Kenya to push for better trade terms at upcoming World Trade Organisation forum
Posted on : Monday , 7th September 2015
Foreign Affairs Cabinet Secretary Amina Mohamed has said the upcoming global conference to be held in Nairobi could have huge gains for the agricultural sector.
Among the issues that her ministry will be pushing in the 10th World Trade Organisation ministerial conference are slashing barriers to cross-border business, which past meetings have failed to resolve.
“Our,” Ms Mohamed said last week. Kenyan exports including horticulture to the European countries for instance are capped at specified levels, a restriction that Kenya could push to be revised in the negotiations.
Poor countries including Kenya have been lobbying for a bigger market access, especially for their agricultural produce, in the developed nations. However, input and export subsidies granted to farmers in the richer countries have meant that imports, mostly from emerging countries, are uncompetitive, effectively shutting the markets from external competition.

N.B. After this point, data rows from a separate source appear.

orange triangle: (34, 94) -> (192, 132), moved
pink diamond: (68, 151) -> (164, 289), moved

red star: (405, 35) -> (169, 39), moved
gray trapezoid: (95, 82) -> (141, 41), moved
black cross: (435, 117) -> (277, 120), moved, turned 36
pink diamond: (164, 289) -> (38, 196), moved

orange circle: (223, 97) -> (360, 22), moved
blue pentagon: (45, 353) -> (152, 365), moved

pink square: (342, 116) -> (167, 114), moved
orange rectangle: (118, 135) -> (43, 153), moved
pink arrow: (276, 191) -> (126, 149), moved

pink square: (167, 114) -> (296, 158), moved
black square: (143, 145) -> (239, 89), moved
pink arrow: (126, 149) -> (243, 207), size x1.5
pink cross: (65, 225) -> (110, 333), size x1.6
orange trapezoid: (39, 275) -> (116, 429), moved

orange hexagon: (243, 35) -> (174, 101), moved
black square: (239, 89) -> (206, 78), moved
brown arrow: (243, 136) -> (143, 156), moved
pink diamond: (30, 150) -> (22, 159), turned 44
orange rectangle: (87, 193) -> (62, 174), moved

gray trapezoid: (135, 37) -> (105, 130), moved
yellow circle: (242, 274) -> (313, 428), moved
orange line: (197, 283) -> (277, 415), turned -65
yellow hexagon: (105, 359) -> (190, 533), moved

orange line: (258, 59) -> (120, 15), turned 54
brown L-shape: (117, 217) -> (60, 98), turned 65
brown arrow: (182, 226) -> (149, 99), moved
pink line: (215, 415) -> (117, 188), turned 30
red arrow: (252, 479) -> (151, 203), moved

High production costs in the poor nations ranging from expensive energy to taxes have compounded the problem for prospective exports. The conference to be held over four days in December has been dubbed the Nairobi Round, coming two years after the last meeting in Indonesia.
Poor countries were able to secure modest gains from that round of negotiations, widely known as the Bali Package— named so after the city that hosted the conference. A deal was struck in Bali on cutting the red-tape and streamline customs, as a means of enhancing international trade, among other decisions.
Ms Mohamed said the conference would bring more than 6,000 delegates to Nairobi, and hopefully, mark the turnaround of the struggling toursim sector. Several delegates have confirmed bookings that stretch beyond the four-day conference that ends on December 18, to even after Christmas, she said.
Trade rules
WTO makes the rules that govern international trade while the biennial ministerial conference reviews the laws with the aim of enhancing cross-border business dealings. In the conference, Liberia is expected to formally join the WTO and its President Ellen Johnson Sirleaf had confirmed attendance where she would sign on the protocol.
“This will be a massive event for the tourism sector after all the bad news,” Mohamed told the Standard. It would be a very good way to end 2015, Mohamed said, in reference to the major events that have defined the year including the three-day visit by US President Barack Obama in July, and the anticipated call by Pope Francis that is expected in November.
It is not possible to estimate how much the December conference could earn Kenya’s hospitality sector, but would be significant in the CS’ estimation. But going by the hotel rates of over Sh10,000 a night in most top tier facilities, the conference and the projected stay afterwards could go a long way.